Friday, February 03, 2006

Complex Genetic Trait Evolves In Lab

Evolution of a Polyphenism by Genetic Accommodation. 2006. Yuichiro Suzuki and H. Frederik Nijhout. Science 311: 650-652.



Abstract: Polyphenisms are adaptations in which a genome is associated with discrete alternative phenotypes in different environments. Little is known about the mechanism by which polyphenisms originate. We show that a mutation in the juvenile hormone-regulatory pathway in Manduca sexta enables heat stress to reveal a hidden reaction norm of larval coloration. Selection for increased color change in response to heat stress resulted in the evolution of a larval color polyphenism and a corresponding change in hormonal titers through genetic accommodation. Evidently, mechanisms that regulate developmental hormones can mask genetic variation and act as evolutionary capacitors, facilitating the origin of novel adaptive phenotypes.

From the Duke University press release:
Biologists have evolved a complex trait in the laboratory using the pressure of selection to induce tobacco hornworms to evolve the dual trait of turning black or green depending on the temperature during their development.
Their experiments, they said, offer important insight into how complex traits involving many genes can abruptly "blossom" in an organism's evolution.

The complex traits, or "polyphenisms," they studied are instances in which animals with the same genetic makeup can produce quite different traits, or phenotypes, in different environments. While biologists have understood the basic machinery underlying polyphenisms, the mystery remained how such complex traits, which involve mutations in multiple genes, could evolve and persist.

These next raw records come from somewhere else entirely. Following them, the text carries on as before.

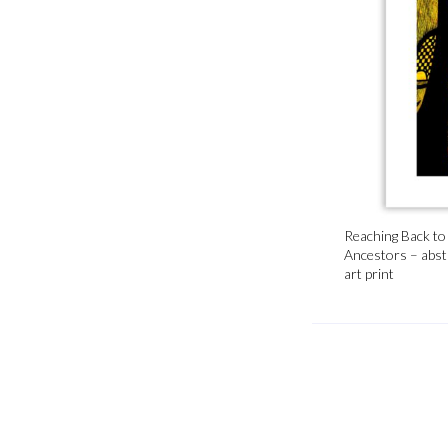
Reaching Back to
Ancestors – abst
art print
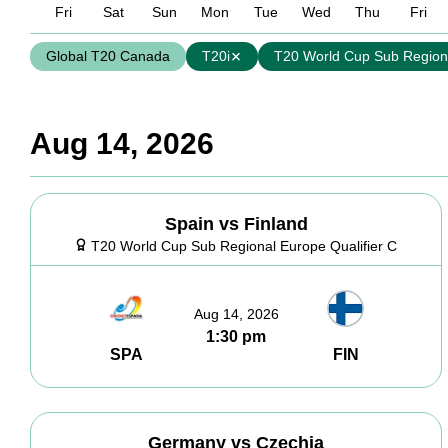
Fri
Sat
Sun
Mon
Tue
Wed
Thu
Fri
Global T20 Canada
T20i
T20 World Cup Sub Regiona
Aug 14, 2026
Spain vs Finland
T20 World Cup Sub Regional Europe Qualifier C
Aug 14, 2026
1:30 pm
SPA
FIN
Germany vs Czechia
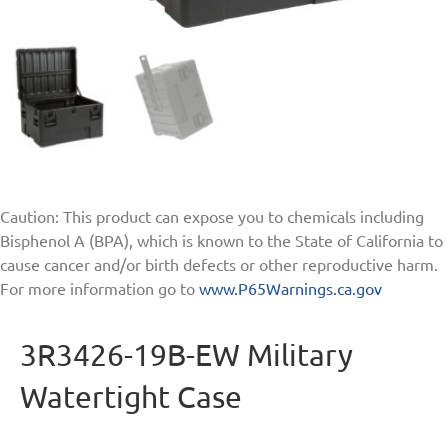
Caution: This product can expose you to chemicals including
Bisphenol A (BPA), which is known to the State of California to
cause cancer and/or birth defects or other reproductive harm.
For more information go to
www.P65Warnings.ca.gov
3R3426-19B-EW Military
Watertight Case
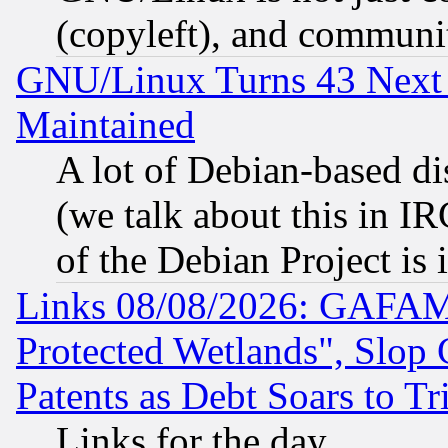
(copyleft), and communi
GNU/Linux Turns 43 Next 
Maintained
A lot of Debian-based dis
(we talk about this in IRC
of the Debian Project is
Links 08/08/2026: GAFAM
Protected Wetlands", Slop
Patents as Debt Soars to Tri
Links for the day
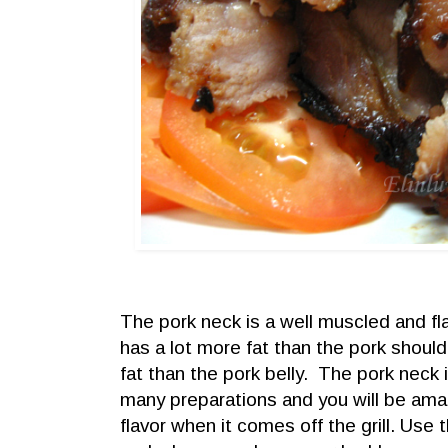
The pork neck is a well muscled and fla
has a lot more fat than the pork shoulder
fat than the pork belly. The pork neck i
many preparations and you will be ama
flavor when it comes off the grill.
Use t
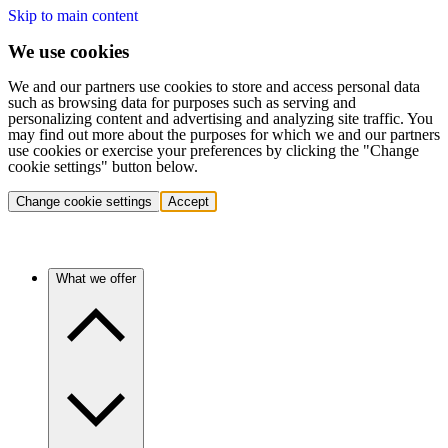
Skip to main content
We use cookies
We and our partners use cookies to store and access personal data
such as browsing data for purposes such as serving and
personalizing content and advertising and analyzing site traffic. You
may find out more about the purposes for which we and our partners
use cookies or exercise your preferences by clicking the "Change
cookie settings" button below.
Change cookie settings
Accept
What we offer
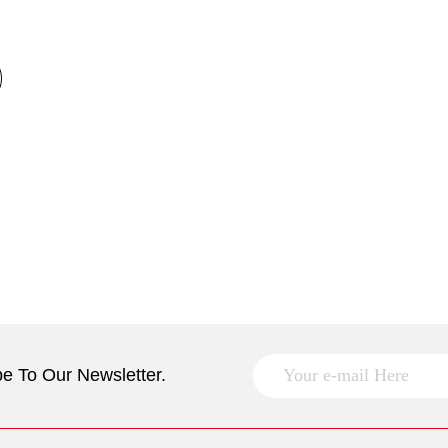
e To Our Newsletter.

In their experiments, Suzuki and Nijhout chose a species of finger-sized tobacco hornworm, Manduca sexta, which normally produces only green larvae. Because a related species, Manduca quinquemaculata, develops black or green larvae when exposed to lower or higher temperatures, the researchers theorized that they could use temperature shocks to evolve a similar polyphenism in M. sexta.

After rearing and selecting ten generations of caterpillars, with about 300 caterpillars per generation, the researchers found that they had, indeed, created the two distinct strains. The polyphenic strain would develop a green color at higher temperatures, altering abruptly at a temperature of about 28 degrees C. In contrast, the monophenic strain remained black at all temperatures.

According to Nijhout, the generation of polyphenism in the caterpillar demonstrates an evolutionary phenomenon called "genetic accommodation." In this process, a mutation in a regulatory pathway such as a hormonal pathway changes the hormonal level to bring it closer to a threshold level that could be affected by environmental variation.